Rotational Computation

[Evlich]

Hello, I am working on a project modeling the solar system and I am having quite a bit of trouble with this rotation thing. If I have a moon that could potentially rotate in three dimentions, how can I calculate the torques on the object. I found an example of how to do it for 2 dimensions that is really good, but I don't understand how I should model it for 3 dimensions. Do I need to keep track of its rotation around the x y and z axis or just its rotation in the xy plane and in the xz plane? And how would I go about computing the torques. The example shows how to do it easily with cross products and stuff, and I kinda understand that, but I can't seem to picture it in 3 dimensions. Thanks a lot for your help.

[Tom Mattson]

You do not have to keep track of the motion. Indeed, your program is supposed to do that for you!

 

I will start with the basic motion: The orbit of the body. After that, we can add rotation if you want.

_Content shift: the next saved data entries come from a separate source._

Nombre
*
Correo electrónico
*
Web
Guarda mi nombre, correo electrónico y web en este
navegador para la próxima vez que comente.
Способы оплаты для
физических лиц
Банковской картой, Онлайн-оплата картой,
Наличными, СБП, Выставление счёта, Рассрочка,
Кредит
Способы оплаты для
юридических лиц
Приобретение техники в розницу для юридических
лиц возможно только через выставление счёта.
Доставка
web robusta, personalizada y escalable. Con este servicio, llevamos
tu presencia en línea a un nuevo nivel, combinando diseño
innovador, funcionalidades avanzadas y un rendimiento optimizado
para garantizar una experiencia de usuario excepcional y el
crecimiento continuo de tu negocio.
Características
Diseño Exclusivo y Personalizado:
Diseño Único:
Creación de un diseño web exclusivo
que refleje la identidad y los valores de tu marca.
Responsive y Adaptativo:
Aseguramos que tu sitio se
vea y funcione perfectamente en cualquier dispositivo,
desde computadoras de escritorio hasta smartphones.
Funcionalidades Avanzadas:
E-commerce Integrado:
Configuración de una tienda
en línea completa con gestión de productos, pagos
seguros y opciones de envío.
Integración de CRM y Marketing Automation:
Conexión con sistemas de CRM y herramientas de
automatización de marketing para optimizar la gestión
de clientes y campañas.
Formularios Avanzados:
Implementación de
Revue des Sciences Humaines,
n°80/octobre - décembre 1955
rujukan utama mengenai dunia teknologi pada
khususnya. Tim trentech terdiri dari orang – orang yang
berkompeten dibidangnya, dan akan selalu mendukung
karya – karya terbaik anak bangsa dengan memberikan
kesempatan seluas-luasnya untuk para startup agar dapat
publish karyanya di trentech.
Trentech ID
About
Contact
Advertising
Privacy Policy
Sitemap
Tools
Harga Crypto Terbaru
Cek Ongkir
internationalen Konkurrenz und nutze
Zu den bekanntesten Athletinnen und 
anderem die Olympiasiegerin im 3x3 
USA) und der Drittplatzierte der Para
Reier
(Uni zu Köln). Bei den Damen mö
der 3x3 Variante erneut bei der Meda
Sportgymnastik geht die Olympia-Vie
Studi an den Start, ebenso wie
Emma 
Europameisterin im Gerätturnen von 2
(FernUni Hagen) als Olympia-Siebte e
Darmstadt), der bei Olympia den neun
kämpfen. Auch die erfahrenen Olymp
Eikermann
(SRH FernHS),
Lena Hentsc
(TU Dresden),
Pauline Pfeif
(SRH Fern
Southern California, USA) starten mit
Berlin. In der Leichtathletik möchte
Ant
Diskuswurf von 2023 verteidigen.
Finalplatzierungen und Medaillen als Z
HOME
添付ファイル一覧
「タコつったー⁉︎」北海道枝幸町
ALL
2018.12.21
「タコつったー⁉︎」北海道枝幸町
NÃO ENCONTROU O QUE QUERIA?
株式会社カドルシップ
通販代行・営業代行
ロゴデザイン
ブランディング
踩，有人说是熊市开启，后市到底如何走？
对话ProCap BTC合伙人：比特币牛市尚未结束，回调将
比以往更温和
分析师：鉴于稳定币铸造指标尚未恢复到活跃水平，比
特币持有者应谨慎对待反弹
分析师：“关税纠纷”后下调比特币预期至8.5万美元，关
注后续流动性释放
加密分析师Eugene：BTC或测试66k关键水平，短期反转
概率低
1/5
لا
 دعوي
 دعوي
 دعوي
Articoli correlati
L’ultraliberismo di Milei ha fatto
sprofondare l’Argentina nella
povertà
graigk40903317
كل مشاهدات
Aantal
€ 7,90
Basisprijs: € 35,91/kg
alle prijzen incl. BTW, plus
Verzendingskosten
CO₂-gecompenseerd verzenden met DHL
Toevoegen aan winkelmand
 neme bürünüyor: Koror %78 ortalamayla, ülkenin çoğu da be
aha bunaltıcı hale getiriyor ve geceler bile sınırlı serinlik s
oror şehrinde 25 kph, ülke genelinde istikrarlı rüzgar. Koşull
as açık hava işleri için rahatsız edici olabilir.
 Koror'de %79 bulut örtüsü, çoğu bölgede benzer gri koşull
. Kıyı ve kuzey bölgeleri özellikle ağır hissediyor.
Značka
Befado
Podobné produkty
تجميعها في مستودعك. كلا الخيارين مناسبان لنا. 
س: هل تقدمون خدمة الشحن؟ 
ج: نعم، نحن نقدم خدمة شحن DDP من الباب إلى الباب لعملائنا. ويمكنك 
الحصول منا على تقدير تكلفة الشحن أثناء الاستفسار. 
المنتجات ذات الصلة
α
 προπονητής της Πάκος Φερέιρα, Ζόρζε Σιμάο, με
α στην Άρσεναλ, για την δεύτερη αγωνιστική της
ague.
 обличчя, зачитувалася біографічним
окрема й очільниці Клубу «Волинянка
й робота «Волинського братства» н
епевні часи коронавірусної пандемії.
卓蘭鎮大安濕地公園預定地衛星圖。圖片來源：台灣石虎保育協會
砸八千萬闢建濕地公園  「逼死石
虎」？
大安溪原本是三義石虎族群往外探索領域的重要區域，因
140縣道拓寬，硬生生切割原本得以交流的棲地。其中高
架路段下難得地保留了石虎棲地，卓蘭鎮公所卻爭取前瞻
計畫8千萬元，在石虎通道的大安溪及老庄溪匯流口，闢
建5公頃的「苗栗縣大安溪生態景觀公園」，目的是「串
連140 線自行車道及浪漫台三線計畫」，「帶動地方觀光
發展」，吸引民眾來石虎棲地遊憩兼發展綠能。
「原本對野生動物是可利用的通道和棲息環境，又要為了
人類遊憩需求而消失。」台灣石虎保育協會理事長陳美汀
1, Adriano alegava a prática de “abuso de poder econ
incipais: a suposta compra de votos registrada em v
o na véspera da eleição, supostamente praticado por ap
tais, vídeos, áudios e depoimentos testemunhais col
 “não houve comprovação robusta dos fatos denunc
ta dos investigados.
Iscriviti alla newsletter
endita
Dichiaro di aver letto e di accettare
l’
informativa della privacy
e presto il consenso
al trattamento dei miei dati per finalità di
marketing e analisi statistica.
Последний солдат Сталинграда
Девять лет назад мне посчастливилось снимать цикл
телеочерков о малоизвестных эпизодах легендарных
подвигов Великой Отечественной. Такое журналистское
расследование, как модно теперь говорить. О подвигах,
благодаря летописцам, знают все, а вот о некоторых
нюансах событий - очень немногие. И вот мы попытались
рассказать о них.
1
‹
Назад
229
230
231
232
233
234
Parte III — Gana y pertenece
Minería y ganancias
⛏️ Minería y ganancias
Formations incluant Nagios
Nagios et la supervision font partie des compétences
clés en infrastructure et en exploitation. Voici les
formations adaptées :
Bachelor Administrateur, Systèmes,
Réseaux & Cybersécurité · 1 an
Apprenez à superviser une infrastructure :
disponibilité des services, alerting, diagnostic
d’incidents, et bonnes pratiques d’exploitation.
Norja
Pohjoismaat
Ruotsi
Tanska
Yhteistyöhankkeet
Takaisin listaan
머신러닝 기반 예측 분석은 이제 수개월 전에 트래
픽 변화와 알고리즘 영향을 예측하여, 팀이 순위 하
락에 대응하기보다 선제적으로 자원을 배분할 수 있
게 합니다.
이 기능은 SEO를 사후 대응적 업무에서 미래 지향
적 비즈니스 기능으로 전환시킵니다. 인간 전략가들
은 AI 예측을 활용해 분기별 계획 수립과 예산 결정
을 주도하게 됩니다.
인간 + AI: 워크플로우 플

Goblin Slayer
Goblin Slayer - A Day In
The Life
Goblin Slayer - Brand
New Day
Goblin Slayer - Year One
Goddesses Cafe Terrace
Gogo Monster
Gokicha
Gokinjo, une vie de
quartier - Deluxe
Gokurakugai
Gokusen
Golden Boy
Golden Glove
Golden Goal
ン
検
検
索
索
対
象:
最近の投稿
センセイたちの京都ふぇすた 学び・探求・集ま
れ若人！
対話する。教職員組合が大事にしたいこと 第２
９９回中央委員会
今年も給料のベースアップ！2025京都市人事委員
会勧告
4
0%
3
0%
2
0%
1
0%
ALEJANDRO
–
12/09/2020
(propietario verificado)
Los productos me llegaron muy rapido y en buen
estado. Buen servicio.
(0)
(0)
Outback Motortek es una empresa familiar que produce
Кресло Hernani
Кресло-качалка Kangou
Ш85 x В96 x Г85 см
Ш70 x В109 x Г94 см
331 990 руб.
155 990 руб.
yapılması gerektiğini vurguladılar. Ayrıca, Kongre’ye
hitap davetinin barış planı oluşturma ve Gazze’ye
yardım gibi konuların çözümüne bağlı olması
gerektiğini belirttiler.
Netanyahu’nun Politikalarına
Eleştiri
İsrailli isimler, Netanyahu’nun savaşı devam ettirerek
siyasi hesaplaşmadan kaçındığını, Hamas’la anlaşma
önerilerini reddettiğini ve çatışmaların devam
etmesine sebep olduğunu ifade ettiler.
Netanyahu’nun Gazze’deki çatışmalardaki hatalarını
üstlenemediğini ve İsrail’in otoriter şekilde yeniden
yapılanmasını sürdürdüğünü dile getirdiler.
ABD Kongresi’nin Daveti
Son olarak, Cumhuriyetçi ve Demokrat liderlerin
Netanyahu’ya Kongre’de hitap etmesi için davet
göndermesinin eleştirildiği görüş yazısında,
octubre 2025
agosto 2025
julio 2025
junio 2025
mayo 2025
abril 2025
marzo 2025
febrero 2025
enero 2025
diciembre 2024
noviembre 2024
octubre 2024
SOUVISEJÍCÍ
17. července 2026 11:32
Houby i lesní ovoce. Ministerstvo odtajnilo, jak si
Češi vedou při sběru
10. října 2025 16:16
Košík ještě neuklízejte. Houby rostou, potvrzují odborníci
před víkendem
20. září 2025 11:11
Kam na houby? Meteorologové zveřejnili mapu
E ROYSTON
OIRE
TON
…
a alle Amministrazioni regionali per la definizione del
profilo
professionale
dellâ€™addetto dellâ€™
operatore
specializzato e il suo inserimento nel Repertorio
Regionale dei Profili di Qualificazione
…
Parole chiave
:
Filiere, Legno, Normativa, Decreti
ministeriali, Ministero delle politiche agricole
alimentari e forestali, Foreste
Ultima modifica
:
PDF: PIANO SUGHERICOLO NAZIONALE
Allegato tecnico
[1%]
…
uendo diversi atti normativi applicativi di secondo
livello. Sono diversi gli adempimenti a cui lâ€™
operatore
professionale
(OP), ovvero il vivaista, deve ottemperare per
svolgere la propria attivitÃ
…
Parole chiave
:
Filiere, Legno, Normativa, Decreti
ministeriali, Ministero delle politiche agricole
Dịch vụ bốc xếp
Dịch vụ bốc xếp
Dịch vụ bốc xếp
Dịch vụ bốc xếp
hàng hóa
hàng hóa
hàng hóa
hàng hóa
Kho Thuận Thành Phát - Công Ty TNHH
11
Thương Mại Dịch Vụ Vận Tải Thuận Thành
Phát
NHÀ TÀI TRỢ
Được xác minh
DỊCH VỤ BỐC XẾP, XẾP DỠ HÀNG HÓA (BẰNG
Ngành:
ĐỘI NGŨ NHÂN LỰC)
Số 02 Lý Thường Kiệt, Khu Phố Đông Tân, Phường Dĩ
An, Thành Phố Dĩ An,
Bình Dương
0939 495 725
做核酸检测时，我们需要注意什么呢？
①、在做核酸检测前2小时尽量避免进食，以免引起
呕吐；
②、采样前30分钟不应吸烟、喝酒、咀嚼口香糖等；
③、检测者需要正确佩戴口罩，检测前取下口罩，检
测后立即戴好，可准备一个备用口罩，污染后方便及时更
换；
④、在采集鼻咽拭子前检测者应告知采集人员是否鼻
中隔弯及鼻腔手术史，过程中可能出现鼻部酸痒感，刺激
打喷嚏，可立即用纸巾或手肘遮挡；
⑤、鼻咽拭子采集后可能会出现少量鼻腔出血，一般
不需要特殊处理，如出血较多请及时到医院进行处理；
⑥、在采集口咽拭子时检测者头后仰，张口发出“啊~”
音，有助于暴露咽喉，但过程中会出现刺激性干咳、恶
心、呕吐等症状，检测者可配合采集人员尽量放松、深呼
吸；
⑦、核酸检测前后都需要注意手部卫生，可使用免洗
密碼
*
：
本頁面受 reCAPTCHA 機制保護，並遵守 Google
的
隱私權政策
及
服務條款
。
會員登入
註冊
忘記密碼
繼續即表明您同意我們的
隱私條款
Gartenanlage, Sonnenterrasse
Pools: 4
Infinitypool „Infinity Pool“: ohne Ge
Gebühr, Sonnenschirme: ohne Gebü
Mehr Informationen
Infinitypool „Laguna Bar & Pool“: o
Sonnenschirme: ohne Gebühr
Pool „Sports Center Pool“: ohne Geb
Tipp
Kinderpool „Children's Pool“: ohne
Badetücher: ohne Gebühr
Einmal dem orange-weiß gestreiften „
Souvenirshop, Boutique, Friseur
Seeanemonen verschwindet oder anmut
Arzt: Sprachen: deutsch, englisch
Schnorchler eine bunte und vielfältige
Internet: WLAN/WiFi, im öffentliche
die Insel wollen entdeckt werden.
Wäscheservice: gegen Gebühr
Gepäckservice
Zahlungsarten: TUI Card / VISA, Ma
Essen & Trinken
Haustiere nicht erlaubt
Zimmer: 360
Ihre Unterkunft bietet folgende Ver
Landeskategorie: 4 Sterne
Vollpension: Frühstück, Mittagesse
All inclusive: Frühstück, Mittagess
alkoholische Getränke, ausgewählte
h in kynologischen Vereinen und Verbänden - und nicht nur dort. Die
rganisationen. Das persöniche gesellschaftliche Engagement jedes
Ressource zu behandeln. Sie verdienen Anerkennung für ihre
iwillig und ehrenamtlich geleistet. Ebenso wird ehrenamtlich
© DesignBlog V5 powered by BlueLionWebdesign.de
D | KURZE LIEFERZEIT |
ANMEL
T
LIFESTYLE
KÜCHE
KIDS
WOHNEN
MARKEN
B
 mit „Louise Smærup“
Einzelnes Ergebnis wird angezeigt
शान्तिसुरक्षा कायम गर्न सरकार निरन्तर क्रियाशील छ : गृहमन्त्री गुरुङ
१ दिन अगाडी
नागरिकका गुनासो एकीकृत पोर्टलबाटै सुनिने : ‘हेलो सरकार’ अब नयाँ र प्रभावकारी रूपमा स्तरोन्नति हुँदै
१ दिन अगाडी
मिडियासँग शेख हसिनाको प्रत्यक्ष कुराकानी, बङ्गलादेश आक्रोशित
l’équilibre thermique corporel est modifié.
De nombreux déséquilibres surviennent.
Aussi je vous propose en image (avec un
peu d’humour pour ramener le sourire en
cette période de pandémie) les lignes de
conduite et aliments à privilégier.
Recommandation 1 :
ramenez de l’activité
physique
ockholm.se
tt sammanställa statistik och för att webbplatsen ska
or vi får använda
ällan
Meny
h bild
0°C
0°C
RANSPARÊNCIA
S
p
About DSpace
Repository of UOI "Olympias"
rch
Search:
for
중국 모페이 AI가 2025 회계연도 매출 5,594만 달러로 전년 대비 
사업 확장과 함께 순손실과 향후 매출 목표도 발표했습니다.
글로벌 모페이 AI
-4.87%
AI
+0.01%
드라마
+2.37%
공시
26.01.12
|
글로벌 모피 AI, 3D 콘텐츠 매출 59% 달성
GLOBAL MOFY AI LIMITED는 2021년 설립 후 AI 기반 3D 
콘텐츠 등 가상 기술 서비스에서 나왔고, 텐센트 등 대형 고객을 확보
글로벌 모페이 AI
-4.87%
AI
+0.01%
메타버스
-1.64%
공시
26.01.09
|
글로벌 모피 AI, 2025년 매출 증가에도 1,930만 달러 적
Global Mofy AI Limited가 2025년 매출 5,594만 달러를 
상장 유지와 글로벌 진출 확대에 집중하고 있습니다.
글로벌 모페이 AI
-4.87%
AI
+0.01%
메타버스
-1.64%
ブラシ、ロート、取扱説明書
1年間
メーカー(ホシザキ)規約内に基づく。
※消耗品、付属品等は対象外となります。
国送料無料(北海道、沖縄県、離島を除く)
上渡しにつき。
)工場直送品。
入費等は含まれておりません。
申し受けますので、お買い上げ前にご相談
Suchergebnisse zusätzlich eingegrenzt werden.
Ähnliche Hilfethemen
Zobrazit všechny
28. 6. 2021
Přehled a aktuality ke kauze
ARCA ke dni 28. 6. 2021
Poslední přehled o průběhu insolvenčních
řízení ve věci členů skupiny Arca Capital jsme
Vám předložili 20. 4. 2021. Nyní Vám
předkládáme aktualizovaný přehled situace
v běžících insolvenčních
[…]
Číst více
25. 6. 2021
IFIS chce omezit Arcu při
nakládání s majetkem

Also, I don't know if you want to include the effect of the rotating bodies bulging in the middle; that will make it more complicated.

 

Anyway...

 

As you are probably aware, the dynamical law governing the system is:

 

(Sum)F=m(d²r/dt²)

 

or, if you prefer torques:

 

(Sum)T=I(d²(theta)/dt²)

 

(sorry, don't know how to make Greek letters).

 

In either case, this is a second order differential equation. That means you need two pieces of initial data, say, the initial position and initial velocity. You will need this information as a vector. In other words, you need all 3 components of the two pieces of information.

 

Once you have that, you can set up the differential equation (you know the force: gravity) and have the computer solve.

[Evlich]

Ok, that is the part that I understand, what I don't understand is will I have to model the torques as rotating around the x, y and z or can you do it with just an xy angle and an xz angle? I have the force as a 3D vector and the distance from the rotation as a 3D vector. I take the cross product and from that I get something, but I am not quite sure what I get. I already have the motion working perfectly in 3D, can you explain how I can get from on instance, to the next. For instance, I know where everything is, how fast it is moving, how fast it is rotating and what it is rotating around, how do I use that to get the torque as a 3D vector (I was only shown the way to get it as a torque in the xy plane). Thanks a lot.